WHAT TO PRODUCE. Write out each record exactly and skip every image.

EXERCISE MATERIALS.
=== Begin Enclosure ===
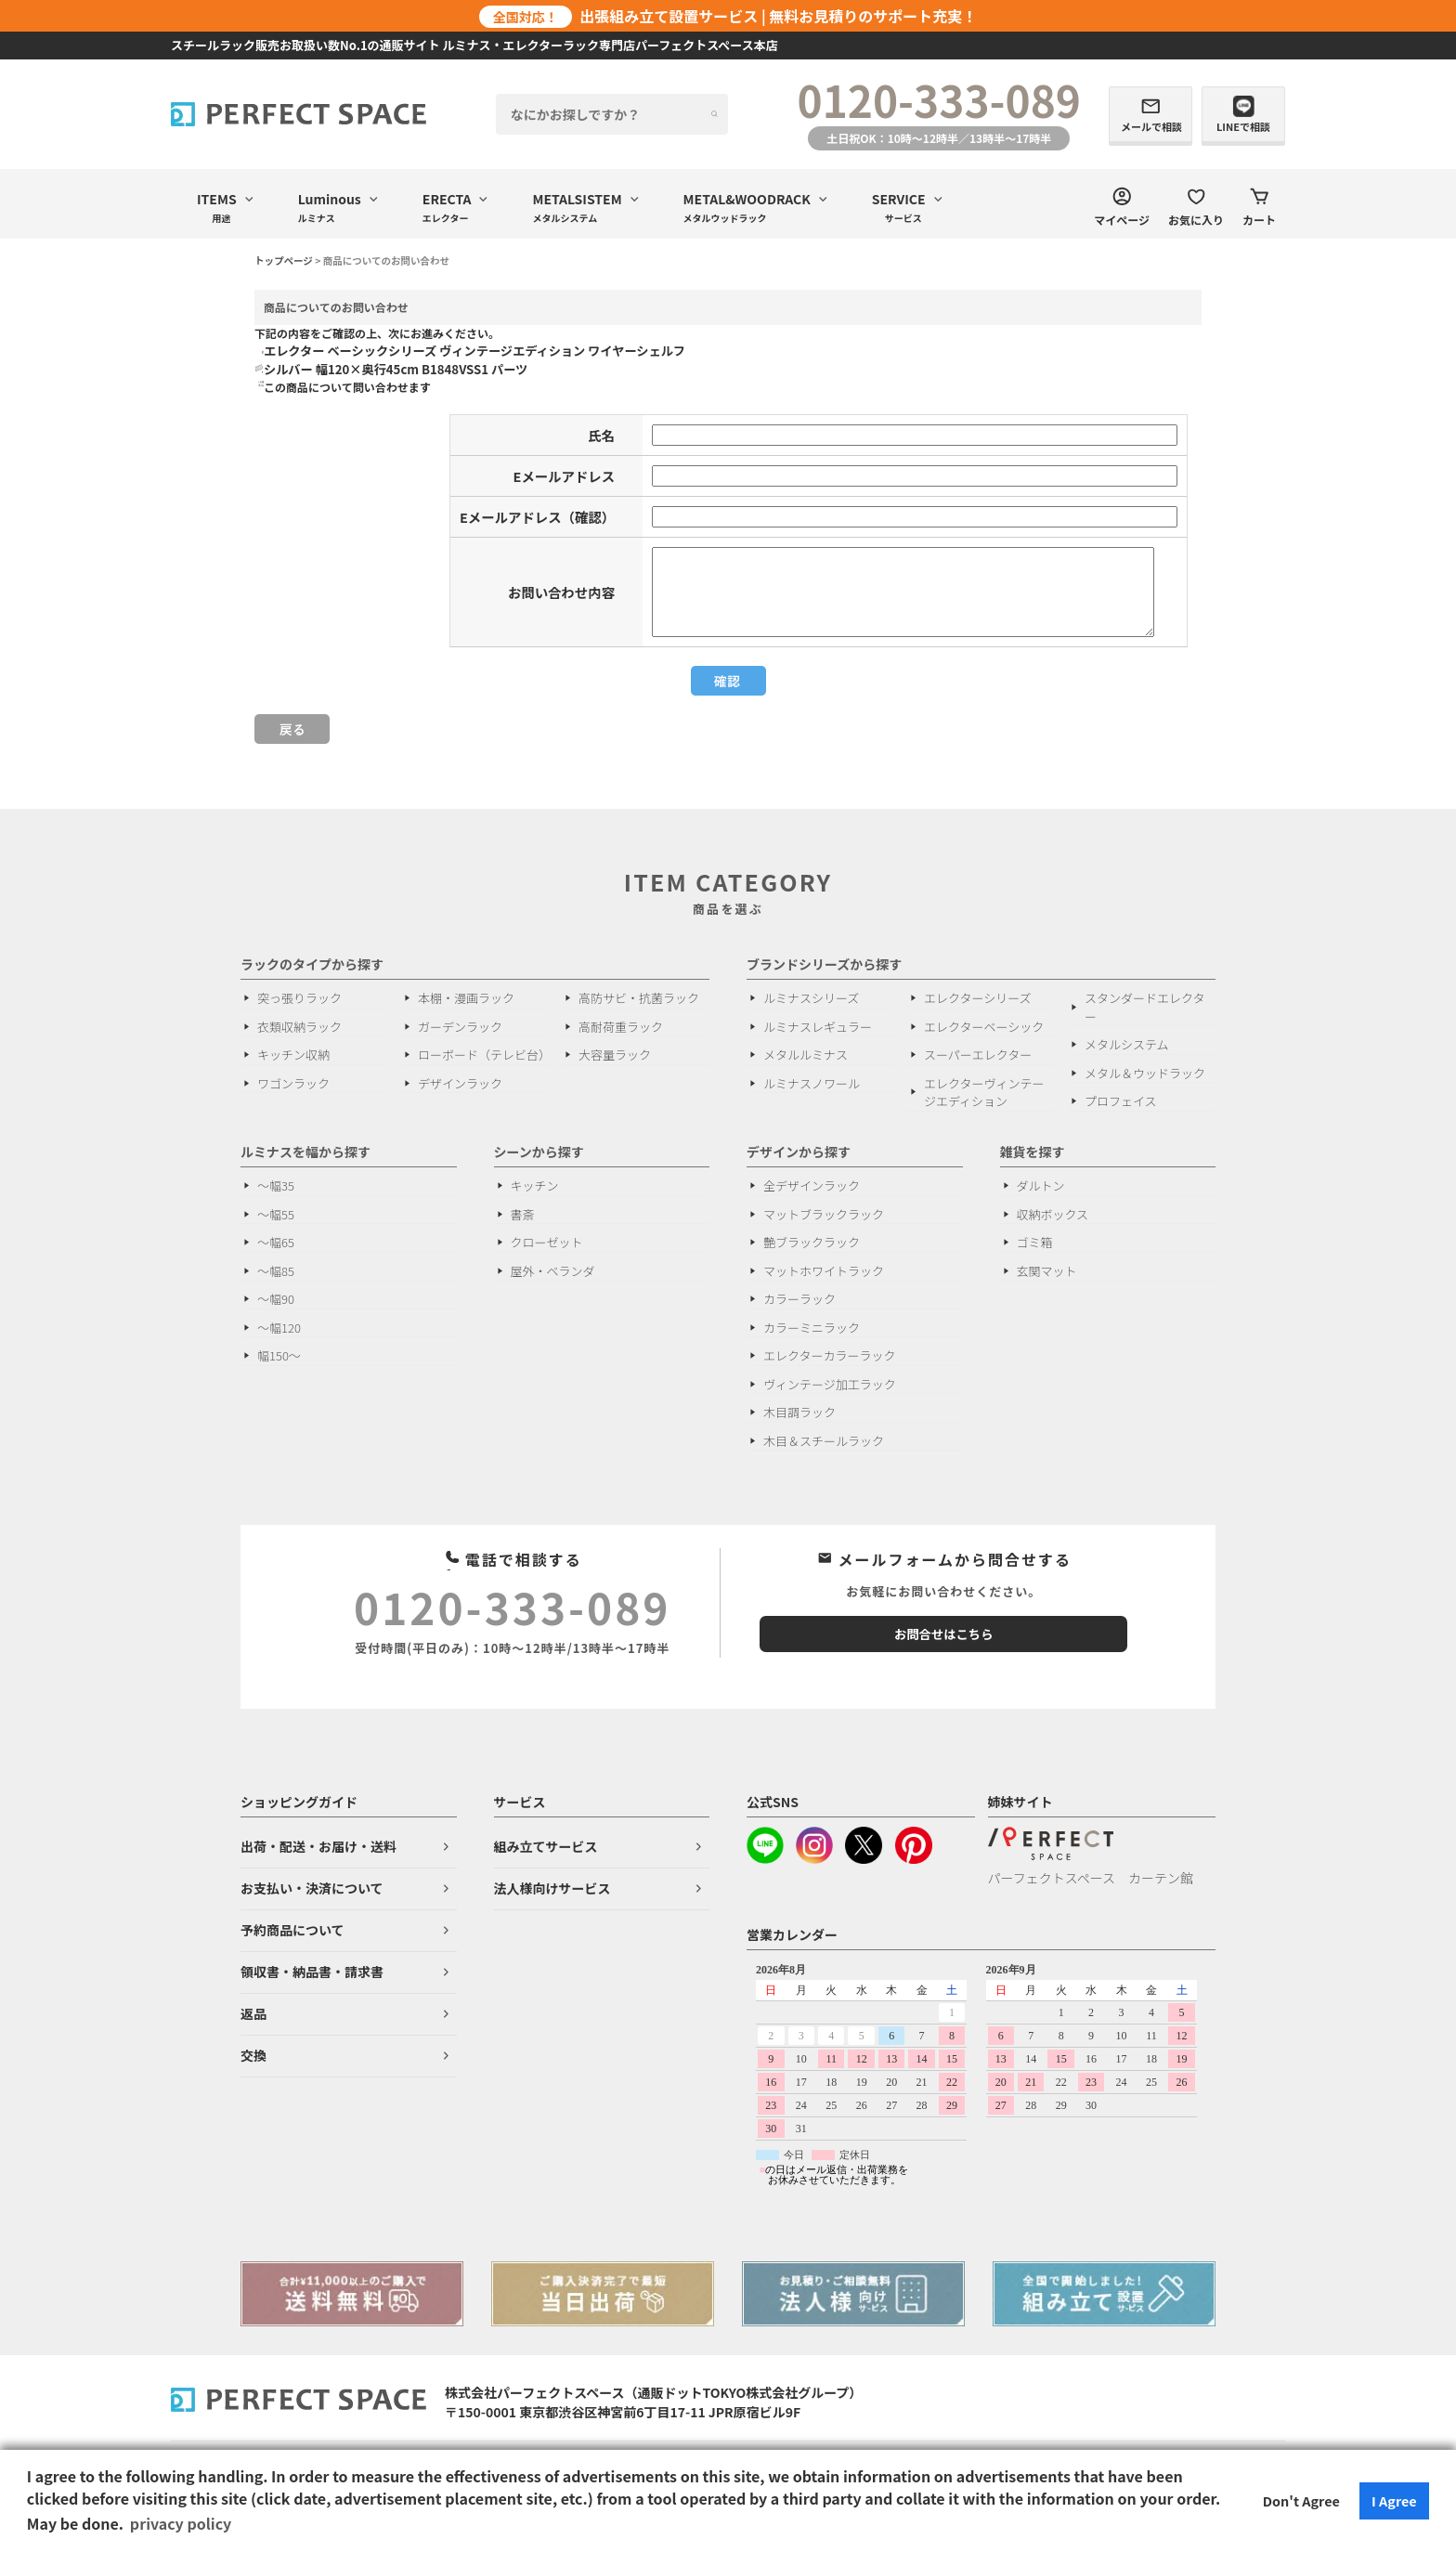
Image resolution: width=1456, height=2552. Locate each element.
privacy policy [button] (180, 2523)
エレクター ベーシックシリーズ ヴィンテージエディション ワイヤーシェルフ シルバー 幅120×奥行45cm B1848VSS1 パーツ (474, 360)
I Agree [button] (1394, 2500)
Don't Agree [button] (1301, 2500)
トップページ (283, 260)
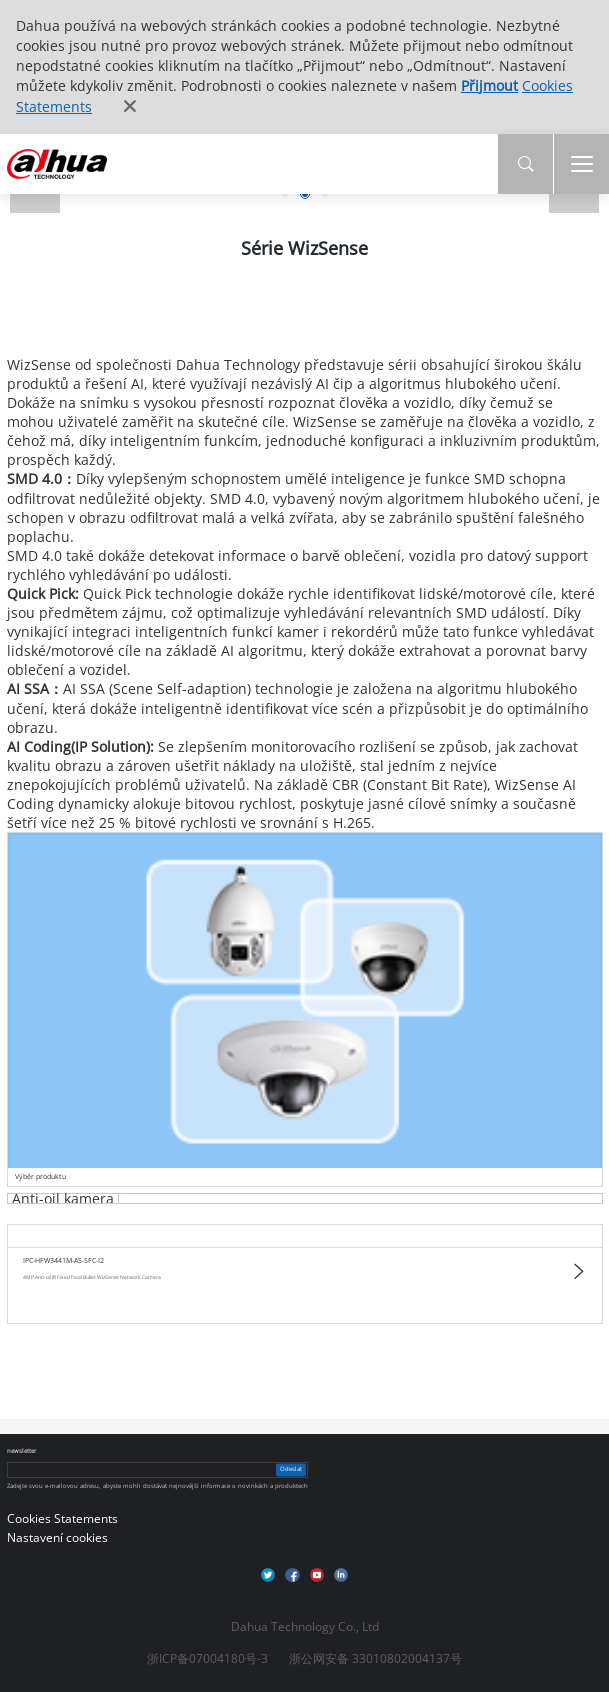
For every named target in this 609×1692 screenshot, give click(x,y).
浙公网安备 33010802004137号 (375, 1658)
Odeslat (291, 1469)
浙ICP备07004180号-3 (207, 1658)
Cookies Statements (62, 1518)
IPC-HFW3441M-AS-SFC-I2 (63, 1260)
=== End Enclosure ===
RESPONSE FOR THIS EXERCISE.
Image resolution: width=1456, height=2552. Locate each element.
privacy policy [button] (180, 2523)
エレクター ベーシックシリーズ ヴィンテージエディション ワイヤーシェルフ シルバー 幅120×奥行45cm B1848VSS1 パーツ (474, 360)
I Agree [button] (1394, 2500)
Don't Agree [button] (1301, 2500)
トップページ (283, 260)
For every named target in this 609×1692 screenshot, give click(x,y).
浙公网安备 33010802004137号 (375, 1658)
Odeslat (291, 1469)
浙ICP备07004180号-3 (207, 1658)
Cookies Statements (62, 1518)
IPC-HFW3441M-AS-SFC-I2 (63, 1260)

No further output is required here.